Tuesday, July 17, 2007

GOP Not Dead in 2008

Today’s Wall Street Journal shows private equity firms are giving more cash to Republican presidential candidates than to Democrats. While the GOP’s take is only 53.1 percent of the $493,000 donated to the top candidates in both parties, it’s a good start.

It’s a wonder Democrats get any donations at all, after painting tax bull’s-eyes on the backs of buyout firms and hedge funds—which include private partnerships for venture capital, real estate oil/gas, etc.

But there you have it. At least some investment firms out there are coming to their senses.

Some interesting notes:

- Fortress Investment Group (which hired multimillionaire trial lawyer John Edwards to teach him about poverty) gave $150,000 to the North Carolina attorney’s campaign.

- Citadel Investment Group employees gave $150,000 to Senator Obama.

- Steven Cohen’s SAC Advisors in Greenwich, CT gave a cool $268,000 to Democrat Chris Dodd, chairman of the Senate banking Committee. Talk about throwing bad money after bad.

- On the bright side, savvy supply-sider Paul Singer’s Elliot Management contributed $180,000 to Republican Rudy Giuliani’s campaign—a clear sign that some financial wizards are coming to their senses.

The mainstream media would like people to believe that the Democrats have wrapped up the 2008 election. They’re doing everything they can to give the election to the Dems.

Well, I completely disagree.

I continue to believe that the bedrock positions of the Democratic Party are anathema to most Americans.

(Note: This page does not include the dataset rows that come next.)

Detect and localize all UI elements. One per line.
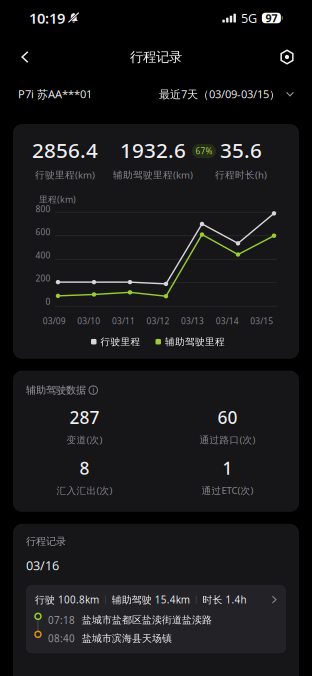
- button[interactable]: P7i 苏AA***01: [16, 80, 94, 108]
- staticText: 35.6: [220, 136, 262, 164]
- staticText: 0: [46, 296, 50, 307]
- staticText: 盐城市盐都区盐渎街道盐渎路: [82, 614, 212, 626]
- staticText: 08:40: [48, 632, 75, 645]
- button[interactable]: 最近7天（03/09-03/15）: [157, 80, 296, 108]
- staticText: 67%: [196, 145, 212, 157]
- staticText: 10:19: [29, 8, 65, 28]
- staticText: 1932.6: [120, 136, 186, 164]
- staticText: 03/13: [181, 315, 204, 327]
- staticText: 03/15: [250, 315, 273, 327]
- staticText: 最近7天（03/09-03/15）: [159, 86, 280, 102]
- staticText: 07:18: [48, 613, 75, 627]
- button[interactable]: Settings: [270, 42, 304, 72]
- staticText: 03/11: [112, 315, 135, 327]
- staticText: 里程(km): [39, 193, 76, 205]
- staticText: i: [92, 385, 94, 396]
- staticText: 变道(次): [66, 433, 102, 446]
- staticText: 行程时长(h): [215, 168, 267, 181]
- staticText: 03/10: [77, 315, 100, 327]
- staticText: 通过ETC(次): [202, 484, 254, 497]
- button[interactable]: Back: [8, 42, 42, 72]
- staticText: 行程记录: [130, 49, 182, 65]
- staticText: 辅助驾驶里程: [165, 336, 225, 348]
- staticText: P7i 苏AA***01: [18, 86, 92, 102]
- staticText: 行驶里程: [100, 336, 140, 348]
- staticText: 1: [222, 456, 232, 480]
- staticText: 60: [218, 406, 238, 429]
- staticText: 5G: [241, 9, 257, 27]
- staticText: 03/09: [43, 315, 66, 327]
- staticText: 600: [36, 226, 50, 238]
- staticText: 汇入汇出(次): [56, 484, 112, 497]
- button[interactable]: 行驶 100.8km: [26, 585, 286, 653]
- staticText: 行驶 100.8km: [35, 593, 99, 606]
- staticText: 200: [36, 273, 50, 284]
- staticText: 时长 1.4h: [203, 593, 247, 606]
- staticText: 通过路口(次): [200, 433, 256, 446]
- staticText: 400: [36, 250, 50, 261]
- staticText: 辅助驾驶里程(km): [113, 168, 193, 181]
- staticText: 800: [36, 203, 50, 215]
- staticText: 辅助驾驶数据: [26, 384, 86, 396]
- staticText: 行程记录: [26, 535, 66, 548]
- staticText: 03/12: [146, 315, 170, 327]
- staticText: 97: [265, 11, 277, 25]
- staticText: 辅助驾驶 15.4km: [112, 593, 190, 606]
- staticText: 行驶里程(km): [35, 168, 95, 181]
- staticText: 8: [80, 456, 90, 480]
- staticText: 2856.4: [32, 136, 98, 164]
- staticText: 03/14: [216, 315, 239, 327]
- staticText: 盐城市滨海县天场镇: [82, 632, 172, 645]
- staticText: 03/16: [26, 557, 59, 574]
- staticText: 287: [70, 406, 100, 429]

Democrats are stuck in a political time warp—still stubbornly clinging to a McGovernite, soft-on-terror approach on defense and Walter Mondale on high taxes and spending.

We know what happened to Mondale and McGovern.

It will be these failed, fossilized positions that will doom this latest crop of high tax, soft-on-terror Democrats to defeat next year.

I’m glad to see Bill Kristol agrees with me.